_What is being asked_: Please copy exactly the lines from the top of the data through the line containing "This screenshot has", and nothing else.
------
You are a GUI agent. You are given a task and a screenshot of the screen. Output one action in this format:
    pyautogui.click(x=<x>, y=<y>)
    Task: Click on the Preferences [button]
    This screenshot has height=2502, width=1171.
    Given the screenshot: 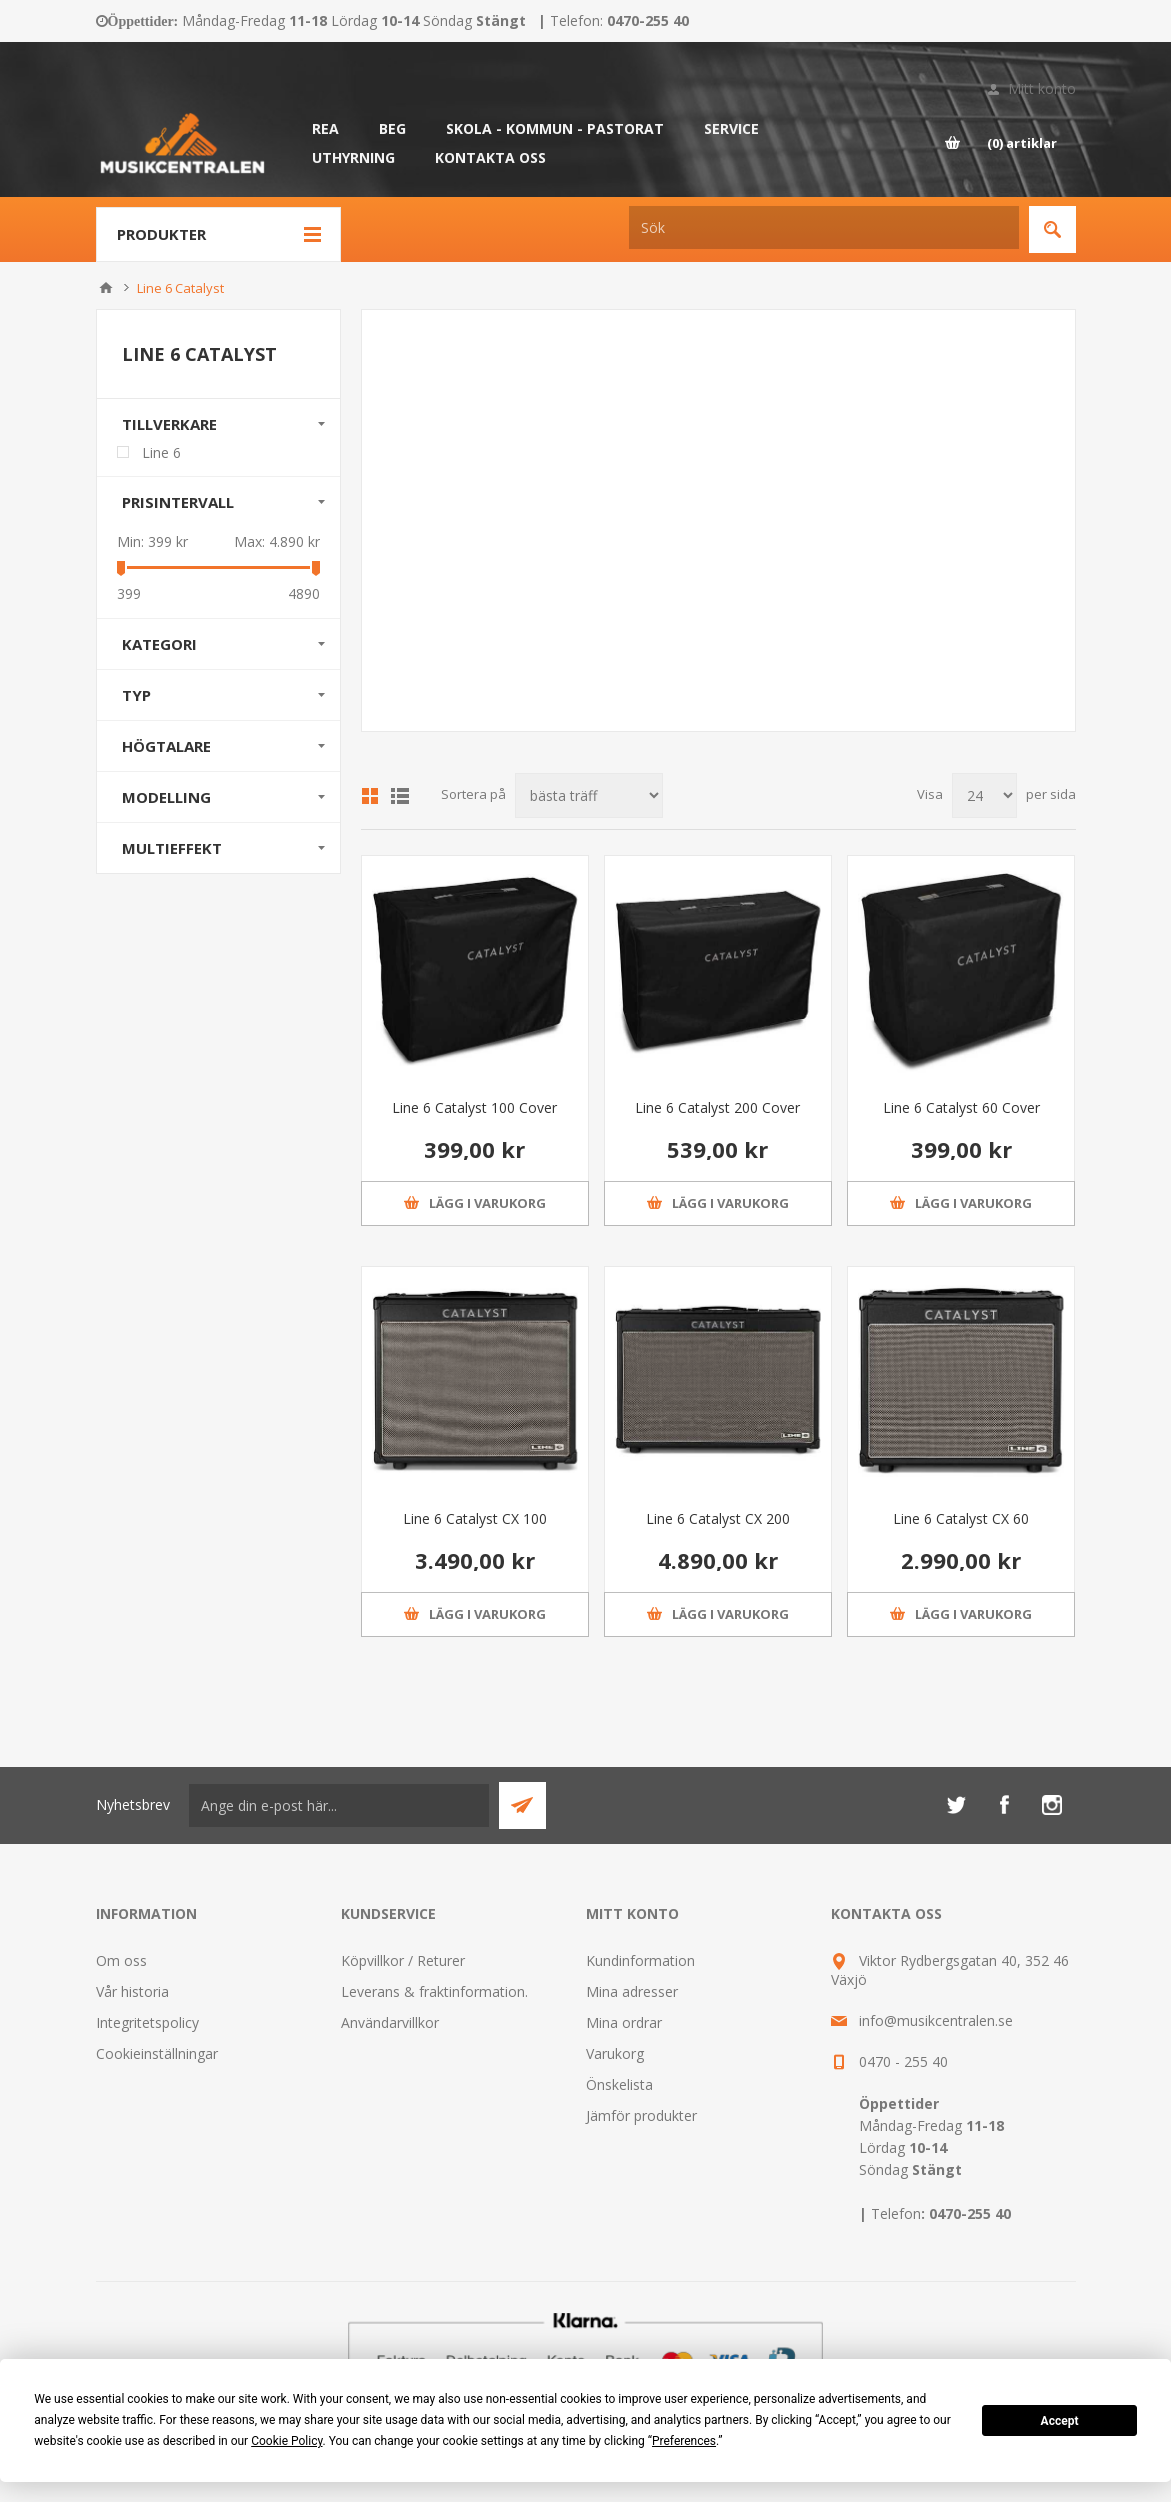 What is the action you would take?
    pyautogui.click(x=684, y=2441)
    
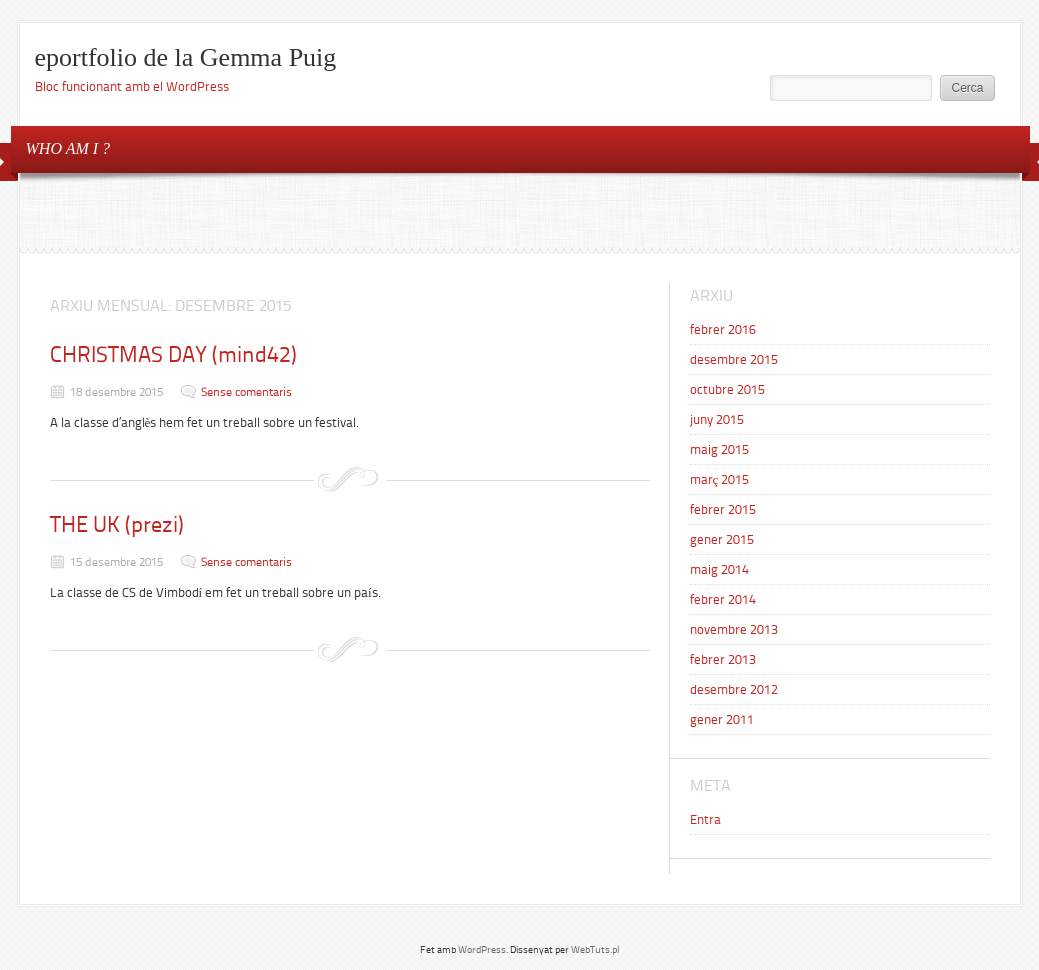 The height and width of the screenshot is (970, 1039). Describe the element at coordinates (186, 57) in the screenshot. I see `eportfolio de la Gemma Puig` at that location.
------
_Answer to the exercise_:
You are a GUI agent. You are given a task and a screenshot of the screen. Output one action in this format:
    pyautogui.click(x=<x>, y=<y>)
    Task: Click on the Preferences [button]
    This screenshot has height=2502, width=1171.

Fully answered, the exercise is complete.